At the beginning of each diagnosis, background data must be collected that includes (Ministry of Education, Director General's circular 5564/4, b):
- The reason for the referral.
- The student's achievements and current performance in the various subjects.
- The developmental-family and educational background.
- Previous evaluations and diagnoses.
- Interventions and treatments done in the past.
In order to explain the source of the difficulties, the cognitive mechanisms underlying the basic learning skills must be examined, which include (Ministry of Education, Director General's circular 5564/4, b):
- Cognitive processing processes in the spoken and written language.
- Visual, spatial and auditory perception processes.
- Administrative functions (Executive Functions).
- Attention and concentration functions.
- Visuo-motor and grapho-motor skills.
- Processes of social-emotional cognition.
Also, the diagnosis must also refer to other aspects such as:
- The educational background of the learner, the teaching strategies and methods to which he was exposed.

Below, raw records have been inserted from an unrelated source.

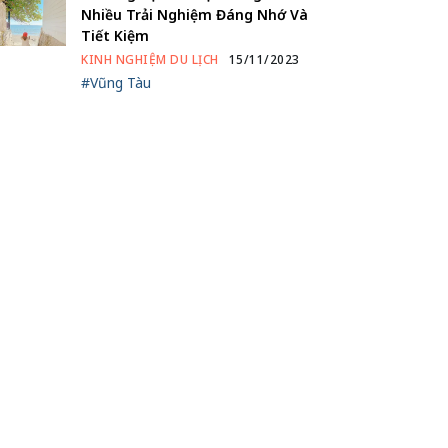
Nhiều Trải Nghiệm Đáng Nhớ Và
Tiết Kiệm
KINH NGHIỆM DU LỊCH
15/11/2023
#Vũng Tàu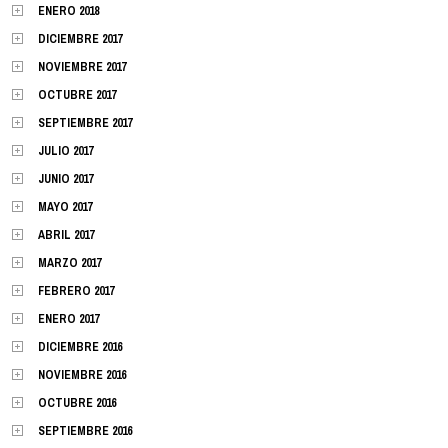
ENERO 2018
DICIEMBRE 2017
NOVIEMBRE 2017
OCTUBRE 2017
SEPTIEMBRE 2017
JULIO 2017
JUNIO 2017
MAYO 2017
ABRIL 2017
MARZO 2017
FEBRERO 2017
ENERO 2017
DICIEMBRE 2016
NOVIEMBRE 2016
OCTUBRE 2016
SEPTIEMBRE 2016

- Developmental, emotional and social aspects (such as motivation and investment versus avoidance). (Name).
Diagnosis of learning disabilities requires a multidisciplinary approach and includes several diagnostic centers, this goes beyond the characteristics of the learning disability and the mechanisms associated with it. The diagnostic tools are designed to provide the diagnostician with the information required to write the diagnosis and provide a diagnosis through measurement and evaluation. Because each tool provides only a certain type of information, it is forbidden to establish a diagnosis based on the findings of a single tool. (ibid.).
The diagnostic tools for the various disabilities are in constant development, but a significant part of these diagnostic tools still require improvement. In order to know which tool is the best for the purpose of diagnosis, the professionals have developed clear rules according to the theory of the tests. Any new test or tool should be evaluated according to indicators for diagnostic tests before it can be used as a basis for giving a diagnosis. In order for a certain test to be considered a reliable diagnostic tool, it has to meet certain criteria, with the goal being to reach the level of the gold standard.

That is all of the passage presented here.